Bitcoin Liquidity Woes: What Changed After the 2025 Crash?
The world of crypto has been shaken by a series of events that have left many traders questioning its health. Six months ago, on October 10, 2025, Bitcoin and several altcoins fell sharply, wiping out billions in leveraged positions.

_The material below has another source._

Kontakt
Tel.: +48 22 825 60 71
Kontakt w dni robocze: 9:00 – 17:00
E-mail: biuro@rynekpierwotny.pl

The crash was blamed on technical glitches and possible market‑maker losses, but its long‑term impact is still debated.
Orderbook Depth: A Sharp Decline
- September 2025 – Bitcoin’s orderbook depth hovered between $180 million and $260 million, with about $90 million in bids on most days.

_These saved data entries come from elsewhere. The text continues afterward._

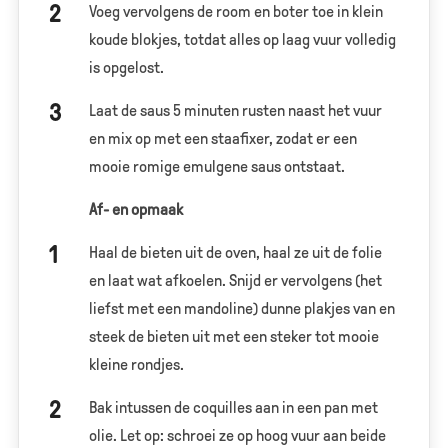
Voeg vervolgens de room en boter toe in klein
koude blokjes, totdat alles op laag vuur volledig
is opgelost.
Laat de saus 5 minuten rusten naast het vuur
en mix op met een staafixer, zodat er een
mooie romige emulgene saus ontstaat.
Af- en opmaak
Haal de bieten uit de oven, haal ze uit de folie
en laat wat afkoelen. Snijd er vervolgens (het
liefst met een mandoline) dunne plakjes van en
steek de bieten uit met een steker tot mooie
kleine rondjes.
Bak intussen de coquilles aan in een pan met
olie. Let op: schroei ze op hoog vuur aan beide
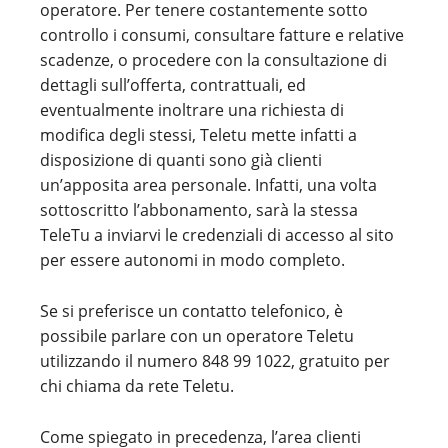
operatore. Per tenere costantemente sotto
controllo i consumi, consultare fatture e relative
scadenze, o procedere con la consultazione di
dettagli sull’offerta, contrattuali, ed
eventualmente inoltrare una richiesta di
modifica degli stessi, Teletu mette infatti a
disposizione di quanti sono già clienti
un’apposita area personale. Infatti, una volta
sottoscritto l’abbonamento, sarà la stessa
TeleTu a inviarvi le credenziali di accesso al sito
per essere autonomi in modo completo.
Se si preferisce un contatto telefonico, è
possibile parlare con un operatore Teletu
utilizzando il numero 848 99 1022, gratuito per
chi chiama da rete Teletu.
Come spiegato in precedenza, l’area clienti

- Mid‑November 2025 – Depth settled near $150 million, rarely exceeding $130 million today.
- February 2026 – Depth fell below $60 million for almost ten days as the price struggled around $65,000.
This represents roughly a 50 % drop from pre‑crash levels.
Derivatives Volumes
- September 2025 – Reached a peak of $200 billion.
- Current (February–April 2026) – Range between $40 billion and $130 billion.
Lower futures trading can signal caution, yet the balance of long and short positions remains even.
Funding Rates
Bitcoin perpetual futures funding rates normally sit between 6 % and 12 %. After the crash, they stayed stable through November but dropped sharply in February, indicating a shift toward bearish sentiment.
ETF Performance
| Period | Bitcoin ETFs | Ether ETFs |
|---|---|---|
| Late November 2025 | $11.5 billion (peak) | — |
| Jan–Mar 2026 | $4 billion+ per day | $2 billion daily |
| Early April 2026 | < $3.3 billion per day | ≈ $1 billion daily |
US‑listed Bitcoin ETFs did not suffer the crash; their volumes even peaked at $11.5 billion by late November.
Market Outlook
All these metrics—orderbook depth, funding rates, derivatives and ETF volumes—suggest a weaker crypto market in April 2026 than half a year earlier. Yet the structure of the market seemed to hold steady through February, implying that the October 2025 crash may not have been as transformative as once feared.